К чему я клоню? Сейчас постараюсь объяснить. Наверняка приходилось вам возвращаться вечером домой с хорошей дружеской вечеринки. Поддавши, не без того. О чем думаете вы, глядя в сумерки за окном трамвая (троллейбуса, автобуса, нужное подчеркнуть)? Почти наверняка о чем-нибудь хорошем. И, может статься, в какой-то момент вы ловите себя на мысли, что пейзаж за окном вам, в сущности, незнаком. Что все это, включая вас, где-то очень далеко, не дома. И вы вдруг осознаете себя несчастной песчинкой в океане, у самого дна и о существовании берегов у этого океана вы можете догадываться только по следу, который оставляет океанский лайнер, проплывающий на неимоверной высоте над вашей головой. Ощущали что-то в этом роде? Бывает. Не было такого? Тоже ничего страшного.
Но не о том сейчас речь. Я, собственно, о доме. Вот дом. Хорошо, когда он есть. Еще лучше, когда он твой. Если дома нет - плохо. Впрочем, хорошо-плохо, лучше-хуже... Это категории эмоциональные. А давайте теперь попытаемся взглянуть на дом извне, с позиции холодного рационализма, замерзшего на холодном ветру. Для начала необходимо определиться, что же такое вообще - Дом, и может ли не быть его. И тут как из бочки вытекает вино, из вопроса вытекает ответ. Не быть - не может. Ибо дом - это, образно выражаясь, то, куда возвращаешься. Если только твое движение не настолько кратко и стремительно, чтобы подобно метеору сгореть, не долетев до следующего витка бесконечной спирали всемирной истории. Пускай на излете, устав выклевывать дробины из поредевших перьев. Пускай тебе вначале придется его построить. Ты вернешься.
Это ничего, что я на "ты"? Что ж, раз рационализма не получилось, будем прощаться со вступлением. Соберемся с духом, тем паче, что далее ничего страшного или трагичного не предвидится. Тогда начнем? Пожалуй.

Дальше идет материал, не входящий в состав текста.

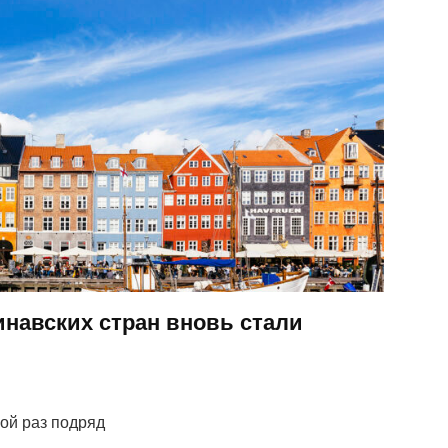
инавских стран вновь стали
ой раз подряд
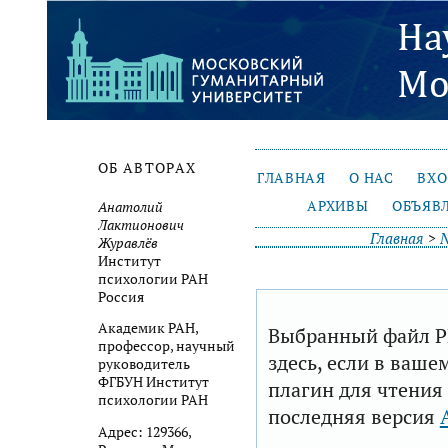
ОБ АВТОРАХ
ГЛАВНАЯ
О НАС
ВХ
АРХИВЫ
ОБЪЯВ
Анатолий
Лактионович
Главная
>
№
Журавлёв
Институт
психологии РАН
Россия
Академик РАН,
Выбранный файл P
профессор, научный
здесь, если в ваше
руководитель
ФГБУН Институт
плагин для чтения
психологии РАН
последняя версия
Адрес: 129366,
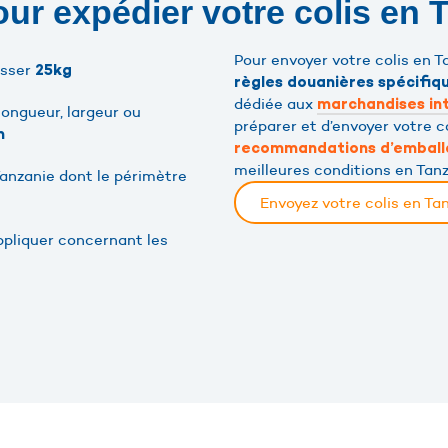
our expédier votre colis en 
Pour envoyer votre colis en T
asser
25kg
règles douanières spécifiq
dédiée aux
marchandises in
ongueur, largeur ou
préparer et d’envoyer votre co
m
recommandations d’embal
meilleures conditions en Tanz
Tanzanie dont le périmètre
Envoyez votre colis en T
ppliquer concernant les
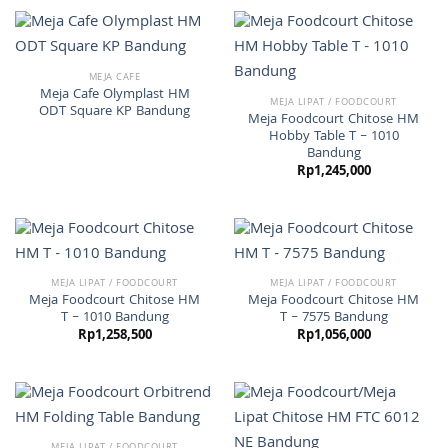
MEJA CAFE
Meja Cafe Olymplast HM
MEJA LIPAT / FOODCOURT
ODT Square KP Bandung
Meja Foodcourt Chitose HM
Hobby Table T – 1010
Bandung
Rp
1,245,000
MEJA LIPAT / FOODCOURT
MEJA LIPAT / FOODCOURT
Meja Foodcourt Chitose HM
Meja Foodcourt Chitose HM
T – 1010 Bandung
T – 7575 Bandung
Rp
1,258,500
Rp
1,056,000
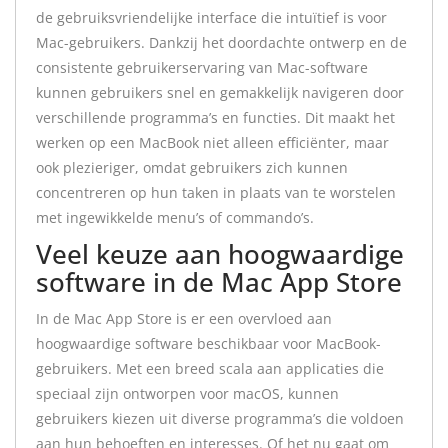
de gebruiksvriendelijke interface die intuïtief is voor
Mac-gebruikers. Dankzij het doordachte ontwerp en de
consistente gebruikerservaring van Mac-software
kunnen gebruikers snel en gemakkelijk navigeren door
verschillende programma’s en functies. Dit maakt het
werken op een MacBook niet alleen efficiënter, maar
ook plezieriger, omdat gebruikers zich kunnen
concentreren op hun taken in plaats van te worstelen
met ingewikkelde menu’s of commando’s.
Veel keuze aan hoogwaardige
software in de Mac App Store
In de Mac App Store is er een overvloed aan
hoogwaardige software beschikbaar voor MacBook-
gebruikers. Met een breed scala aan applicaties die
speciaal zijn ontworpen voor macOS, kunnen
gebruikers kiezen uit diverse programma’s die voldoen
aan hun behoeften en interesses. Of het nu gaat om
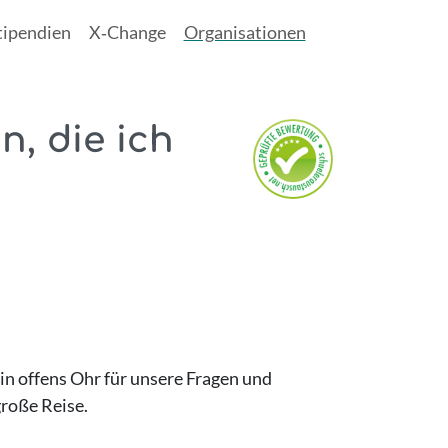
tipendien
X‑Change
Organisationen
, die ich
n offens Ohr für unsere Fragen und
roße Reise.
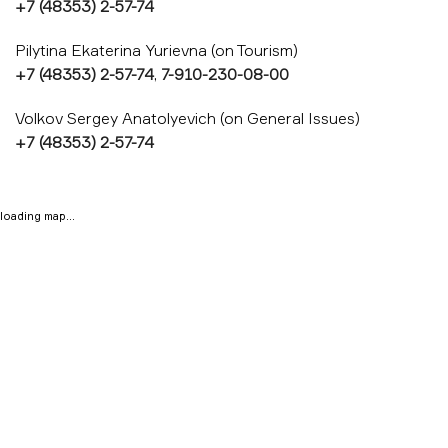
+7 (48353) 2-57-74
Pilytina Ekaterina Yurievna (on Tourism)
+7 (48353) 2-57-74
,
7-910-230-08-00
Volkov Sergey Anatolyevich (on General Issues)
+7 (48353) 2-57-74
loading map...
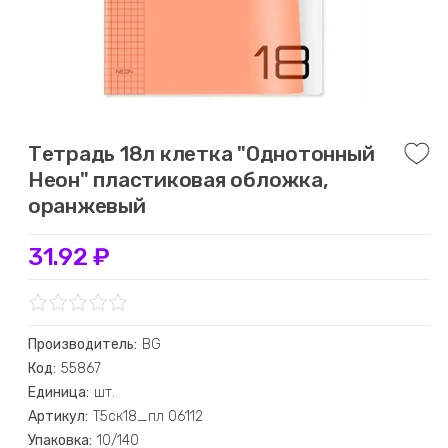
Тетрадь 18л клетка "Однотонный
Неон" пластиковая обложка,
оранжевый
31.92 ₽
Производитель:
BG
Код:
55867
Единица:
шт.
Артикул:
Т5ск18_пл 06112
Упаковка:
10/140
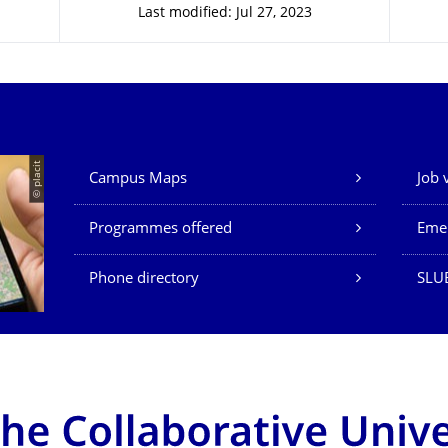
Last modified: Jul 27, 2023
Our Services
© placit
Campus Maps
Job 
Programmes offered
Eme
Phone directory
SLU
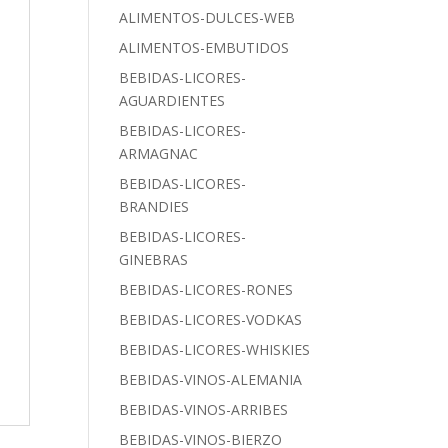
ALIMENTOS-DULCES-WEB
ALIMENTOS-EMBUTIDOS
BEBIDAS-LICORES-
AGUARDIENTES
BEBIDAS-LICORES-
ARMAGNAC
BEBIDAS-LICORES-
BRANDIES
BEBIDAS-LICORES-
GINEBRAS
BEBIDAS-LICORES-RONES
BEBIDAS-LICORES-VODKAS
BEBIDAS-LICORES-WHISKIES
BEBIDAS-VINOS-ALEMANIA
BEBIDAS-VINOS-ARRIBES
BEBIDAS-VINOS-BIERZO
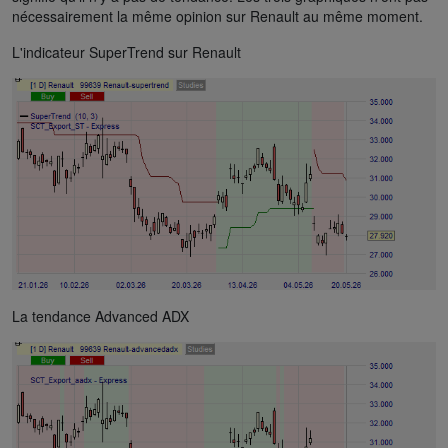
nécessairement la même opinion sur Renault au même moment.
L'indicateur SuperTrend sur Renault
La tendance Advanced ADX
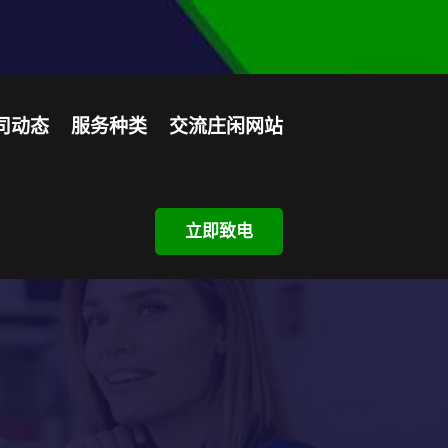
司动态
服务种类
交流庄闲网站
立即致电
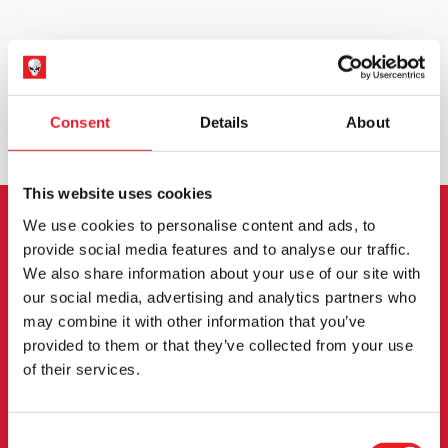
WELTWEITER VERSAND
GRÖSSTE AUSWAHL IN G
ROSSBRITANNIEN
UMTAUSCH ODER RÜCKGABE
MASSGESCHNEIDERTE ANFRAGEN
Consent
Details
About
This website uses cookies
We use cookies to personalise content and ads, to
ANMELDUNG ZUM
provide social media features and to analyse our traffic.
We also share information about your use of our site with
NEWSLETTER
our social media, advertising and analytics partners who
may combine it with other information that you’ve
Melden Sie sich an, um über neue Produkte,
provided to them or that they’ve collected from your use
Veranstaltungen und mehr informiert zu werden.
of their services.
ANMELDUNG
Consent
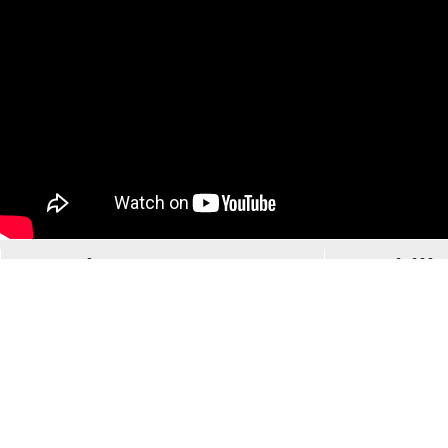
Musique
Mobilit
Tous le
Le groupe LPSE
Des vé
Liste des concerts
planèt
Toutes les vidéos
Une vo
Les articles de
électri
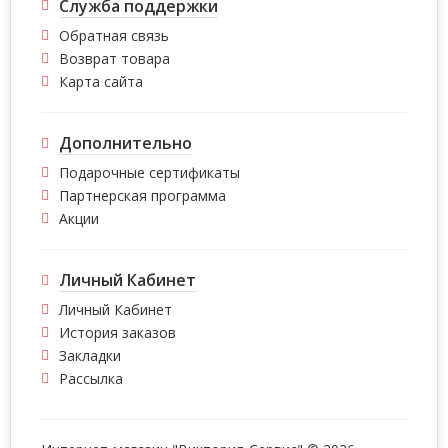
Служба поддержки
Обратная связь
Возврат товара
Карта сайта
Дополнительно
Подарочные сертификаты
Партнерская программа
Акции
Личный Кабинет
Личный Кабинет
История заказов
Закладки
Рассылка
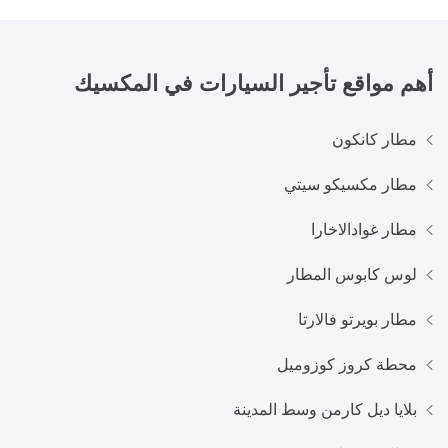
أهم مواقع تأجير السيارات في
المكسيك
مطار كانكون
مطار مكسيكو سيتي
مطار غوادالاخارا
لوس كابوس المطار
مطار بويرتو فاﻻرتا
محطة كروز كوزوميل
بلايا ديل كارمن وسط المدينة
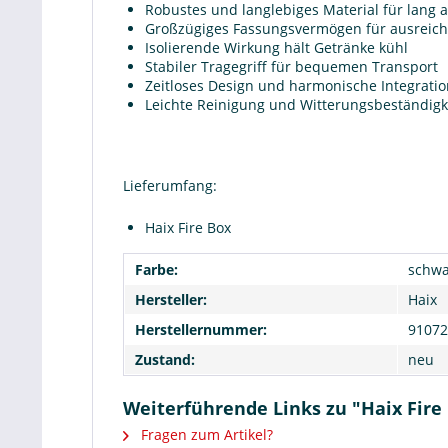
Robustes und langlebiges Material für lang
Großzügiges Fassungsvermögen für ausreich
Isolierende Wirkung hält Getränke kühl
Stabiler Tragegriff für bequemen Transport
Zeitloses Design und harmonische Integratio
Leichte Reinigung und Witterungsbeständigk
Lieferumfang:
Haix Fire Box
Farbe:
schwa
Hersteller:
Haix
Herstellernummer:
91072
Zustand:
neu
Weiterführende Links zu "Haix Fire
Fragen zum Artikel?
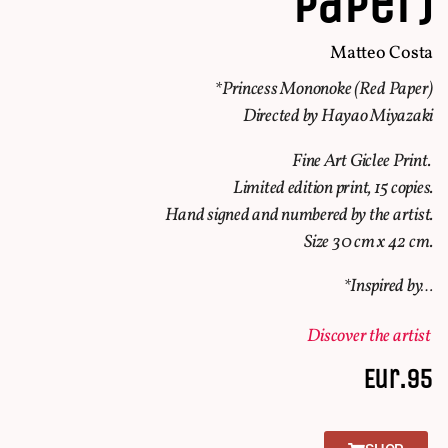
paper)
Matteo Costa
*Princess Mononoke (Red Paper)
Directed by Hayao Miyazaki
Fine Art Giclee Print.
Limited edition print, 15 copies.
Hand signed and numbered by the artist.
Size 30 cm x 42 cm.
*Inspired by…
Discover the artist
Eur.95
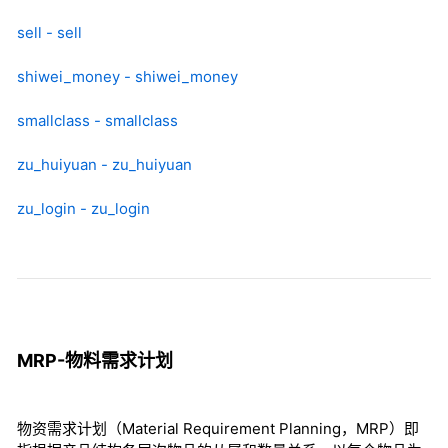
sell - sell
shiwei_money - shiwei_money
smallclass - smallclass
zu_huiyuan - zu_huiyuan
zu_login - zu_login
MRP-物料需求计划
物资需求计划（Material Requirement Planning，MRP）即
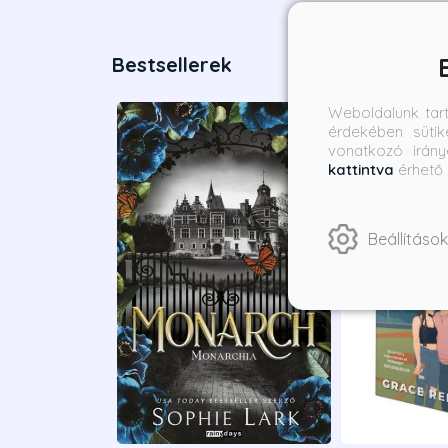
Bestsellerek
Weboldalunk tar
érdekében sütik
vonatkozó irány
kattintva
érhető 
Beállítások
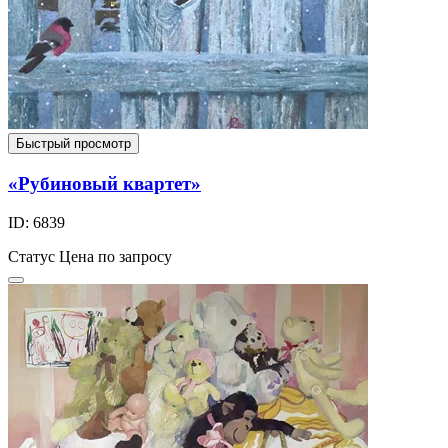
Быстрый просмотр
«Рубиновый квартет»
ID: 6839
Статус
Цена по запросу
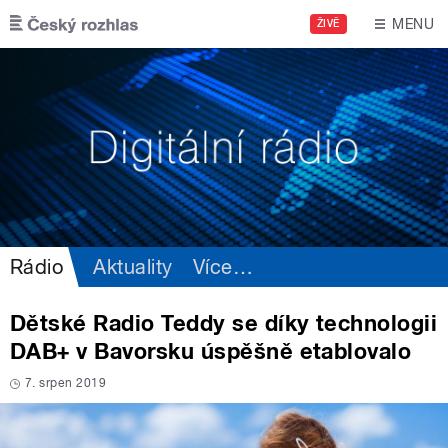
Přejít k hlavnímu obsahu
MENU
ŽIVĚ
Rádio
Aktuality
Více
…
Dětské Radio Teddy se díky technologii
DAB+ v Bavorsku úspěšně etablovalo
7. srpen 2019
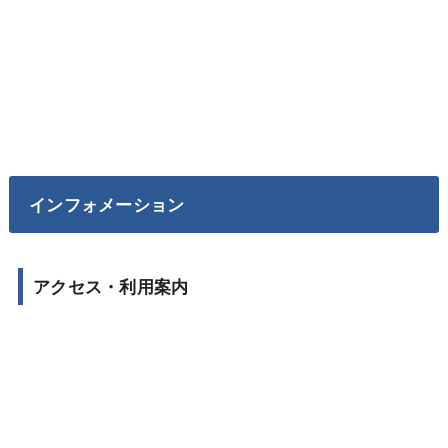
インフォメーション
アクセス・利用案内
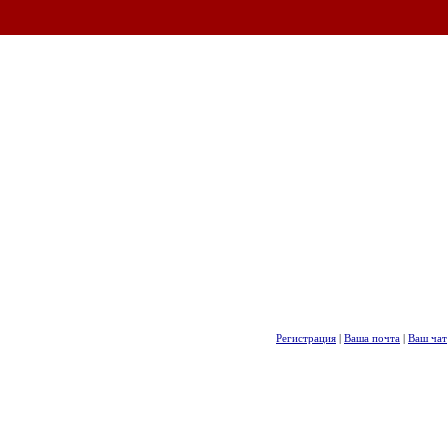
Регистрация
|
Ваша почта
|
Ваш чат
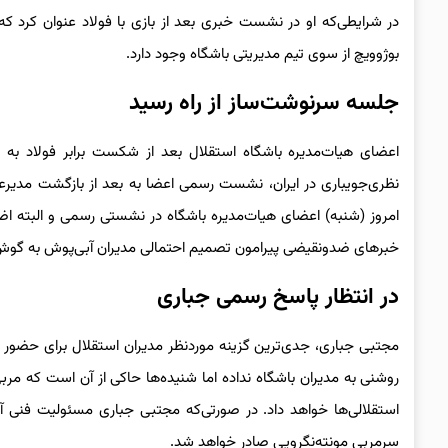
در شرایطی‌که او در نشست خبری بعد از بازی با فولاد عنوان کرد ک
بوژوویچ از سوی تیم مدیریتی باشگاه وجود دارد.
جلسه سرنوشت‌ساز از راه رسید
اعضای هیات‌مدیره باشگاه استقلال بعد از شکست برابر فولاد به صو
نظری‌جویباری در ایران، نشست رسمی اعضا به بعد از بازگشت مدیرعام
امروز (شنبه) اعضای هیات‌مدیره باشگاه در نشستی رسمی و البته اض
خبرهای ضدونقیضی پیرامون تصمیم احتمالی مدیران آبی‌پوش به گوش
در انتظار پاسخ رسمی جباری
مجتبی جباری، جدی‌ترین گزینه موردنظر مدیران استقلال برای حضور ر
روشنی به مدیران باشگاه نداده اما شنیده‌ها حاکی از آن است که مربی 
استقلالی‌ها خواهد داد. در صورتی‌که مجتبی جباری مسئولیت فنی آبی
سرمربی مونته‌نگرویی صادر خواهد شد.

Итак, он наконец вернулся в дом. Неясно, правда, был ли это его дом. Едва ли он был домовладельцем или ответственным квартиросъемщиком. Но в свете только что сказанного словосочетание "возвращение домой" начинает представляться совершенно не картезианской тавтологией. Так что вернулся - и довольно. Хотя вряд ли довольство было написано на его лице, скорее усталость. Пыль полубесконечных дорог еще не выветрилась из бороды блудного сына (а может, и мужа или отца), еще не наевшегося вдоволь и не поставленного на довольствие.
Но вот вы и получили шанс догадаться, что в доме кто-то был. Это была она. Она столько лет мечтала о нем. Хотя "мечтала" - слишком громко сказано. Она его ждала. Да и его ли? Скорее, она ждала не столько его, сколько встречи с ним, ведь если быть откровенным, в наших мечтаниях объектом является опять-таки наша персона. Пускай я несправедлив в отношении ее - извините. Женская психология штука весьма тонкая и мужчинам по большей части недоступная. Я сейчас веду речь более не о ней, а о нем. Тут уж и она и даже дом отступают на второй план и видны отсюда немножко нерезко, как на любительской фотографии.

- Здравствуй.
- Здравствуй. Ты пришел.
- Да.
- Это ты.
- Я. Не вовремя?
- Мы живем во времени.
- Мне уйти?
- Успеешь. Тапочки вон стоят.

Некоторые места точно так же, как люди и собаки, признают в нас своих хозяев. Вступив на дорожку, ведущую от порога этой просторной комнаты к дивану, он оказался словно в тронном зале своего прошлого. Оно здесь правило безраздельно. Казалось, воздух здесь слежался и сгустился и даже окаменел. В него хотелось с разбегу прыгнуть, но было боязно расшибить лоб об гранит необратимости времени. Соблазн был слишком велик, и чтобы противостоять ему, он взялся рукой за столешницу неизменного круглого стола. Взамен прежней совковой клеенки стол был заботливо укрыт старенькой полотняной скатертью удивительной белизны с вышивкой вечным крестиком. В его детстве скатерть считалась атрибутом праздника, есть с нее по будням граничило со святотатством.
- Ты дома не ешь?
- На кухне.
Рельеф вышивки под пальцами навевал неясные воспоминания.
- Знала?
- Чувствовала.
Пасть самого доброго в мире кресла звала, зевая, в свой зев, гипнотизировала. Можно было безнаказанно предаться сиротливому блаженству кролика и впасть в этот гипноз.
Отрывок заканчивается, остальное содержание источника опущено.